The lines below, from the one holding "https://www.parcoursup.gouv.fr" through the one holding "ودا عيد ميلاد", are to be restated word for word, with all images left out.
RECORDED INFORMATION Block Start
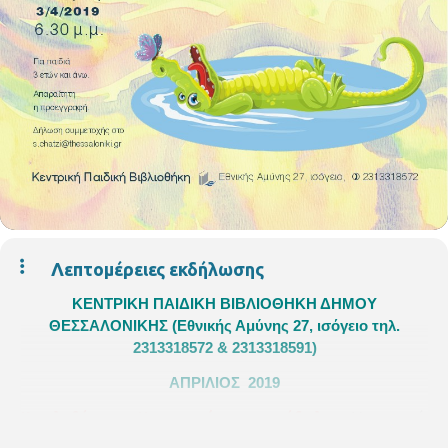
Λεπτομέρειες εκδήλωσης
ΚΕΝΤΡΙΚΗ ΠΑΙΔΙΚΗ ΒΙΒΛΙΟΘΗΚΗ ΔΗΜΟΥ
ΘΕΣΣΑΛΟΝΙΚΗΣ
(Εθνικής Αμύνης 27, ισόγειο τηλ.
2313318572 & 2313318591)
ΑΠΡΙΛΙΟΣ 2019
Κουκλοθέατρο: «Η αχαριστία του κροκόδειλου»
Με αφορμή
την Παγκόσμια Ημέρα Παιδικού Βιβλίου (2 Απριλίου – ημέρα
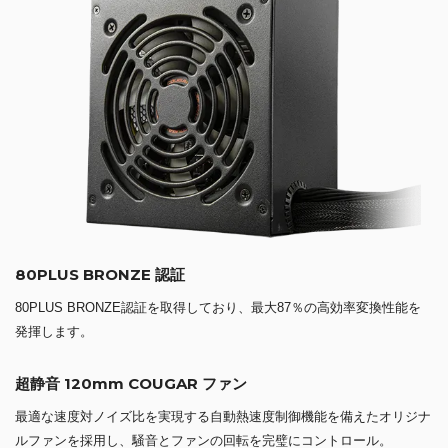
80PLUS BRONZE 認証
80PLUS BRONZE認証を取得しており、最大87％の高効率変換性能を
発揮します。
超静音 120mm COUGAR ファン
最適な速度対ノイズ比を実現する自動熱速度制御機能を備えたオリジナ
ルファンを採用し、騒音とファンの回転を完璧にコントロール。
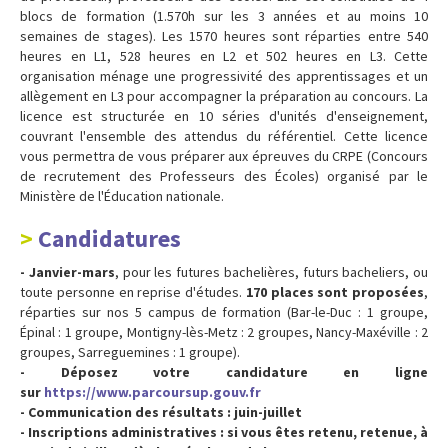
blocs de formation (1.570h sur les 3 années et au moins 10
semaines de stages). Les 1570 heures sont réparties entre 540
heures en L1, 528 heures en L2 et 502 heures en L3. Cette
organisation ménage une progressivité des apprentissages et un
allègement en L3 pour accompagner la préparation au concours. La
licence est structurée en 10 séries d'unités d'enseignement,
couvrant l'ensemble des attendus du référentiel. Cette licence
vous permettra de vous préparer aux épreuves du CRPE (Concours
de recrutement des Professeurs des Écoles) organisé par le
Ministère de l'Éducation nationale.
Candidatures
- Janvier-mars
, pour les futures bachelières, futurs bacheliers, ou
toute personne en reprise d'études.
170 places sont proposées
,
réparties sur nos 5 campus de formation (Bar-le-Duc : 1 groupe,
Épinal : 1 groupe, Montigny-lès-Metz : 2 groupes, Nancy-Maxéville : 2
groupes, Sarreguemines : 1 groupe).
- Déposez votre candidature en ligne
sur
https://www.parcoursup.gouv.fr
- Communication des résultats : juin-juillet
- Inscriptions administratives : si vous êtes retenu, retenue, à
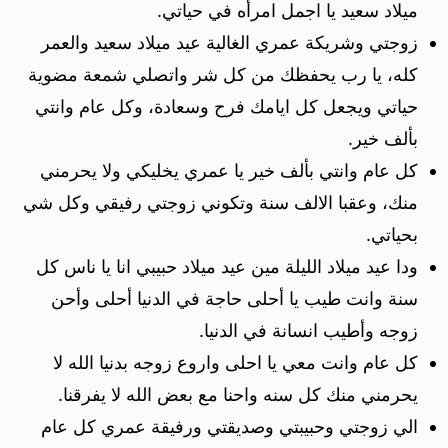
ميلاد سعيد يا اجمل امرأه في حياتي.
زوجتي وشريكة عمري الغالية عيد ميلاد سعيد والعمر
كله، يا رب يحفظك من كل شر واتصلي شمعة مضوية
حياتي ويجعل كل ايامك فرح وسعادة، وكل عام وانتي
بألف خير.
كل عام وانتي بألف خير يا عمري يخليكي ولا يحرمني
منك، وعقبا الالف سنة وتكوني زوجتي رفيقي وكل شي
بحياتي.
ودا عيد ميلاد الليلة مين عيد ميلاد حبيبي انا يا ناس كل
سنة وانت طيب يا أحلى حاجة في الدنيا أحلى وأحن
زوجه وأطيب انسانة في الدنيا.
كل عام وانت معي يا احلى واروع زوجه بدنيا الله لا
يحرمني منك كل سنه واحنا مع بعض الله لا يفرقنا.
الي زوجتي وحبيبتي وصديقتي ورفيقة عمري كل عام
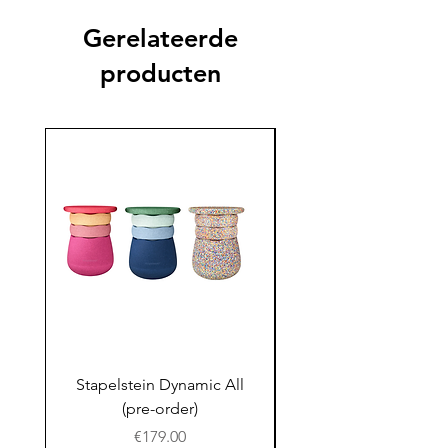
Gerelateerde
producten
Stapelstein Dynamic All
Stapelstein Dynamic
(pre-order)
to School (Pre-ord
Prijs
€179.00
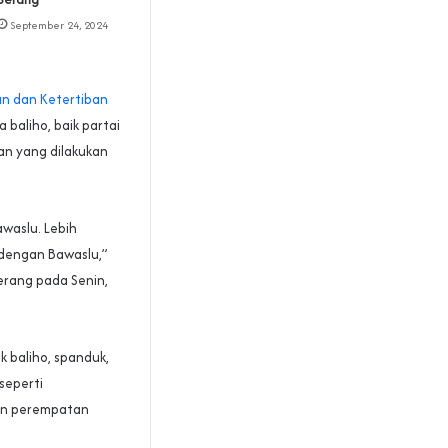
September 24, 2024
n dan Ketertiban
baliho, baik partai
ban yang dilakukan
waslu. Lebih
 dengan Bawaslu,”
erang pada Senin,
 baliho, spanduk,
seperti
an perempatan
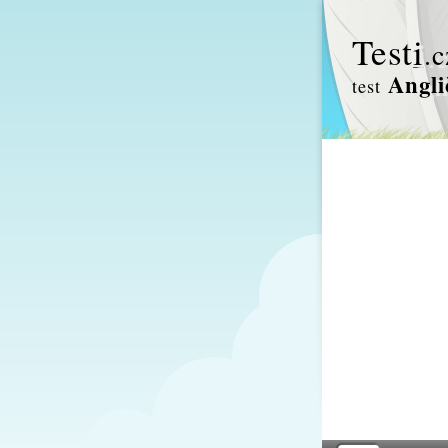
Test
i
.c
Angli
test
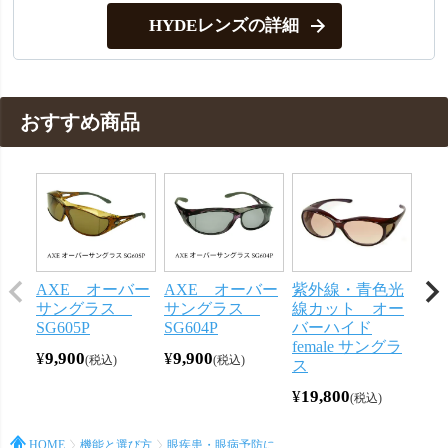
HYDEレンズの詳細
おすすめ商品
AXE オーバー
AXE オーバー
紫外線・青色光
AX
サングラス
サングラス
線カット オー
M
SG605P
SG604P
バーハイド
リ
female サングラ
¥
9,900
¥
9,900
¥
9,
税込
税込
ス
¥
19,800
税込
HOME
機能と選び方
眼疾患・眼病予防に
RECORDED INFORMATION Block End
■ **OUTPUT BELOW**
https://www.parcoursup.gouv.fr
- Communication des résultats : juin-juillet
- Inscriptions administratives : si vous êtes retenu, retenue, à
ميلاد سعيد يا اجمل امرأه في حياتي.
زوجتي وشريكة عمري الغالية عيد ميلاد سعيد والعمر
كله، يا رب يحفظك من كل شر واتصلي شمعة مضوية
حياتي ويجعل كل ايامك فرح وسعادة، وكل عام وانتي
بألف خير.
كل عام وانتي بألف خير يا عمري يخليكي ولا يحرمني
منك، وعقبا الالف سنة وتكوني زوجتي رفيقي وكل شي
بحياتي.
ودا عيد ميلاد الليلة مين عيد ميلاد حبيبي انا يا ناس كل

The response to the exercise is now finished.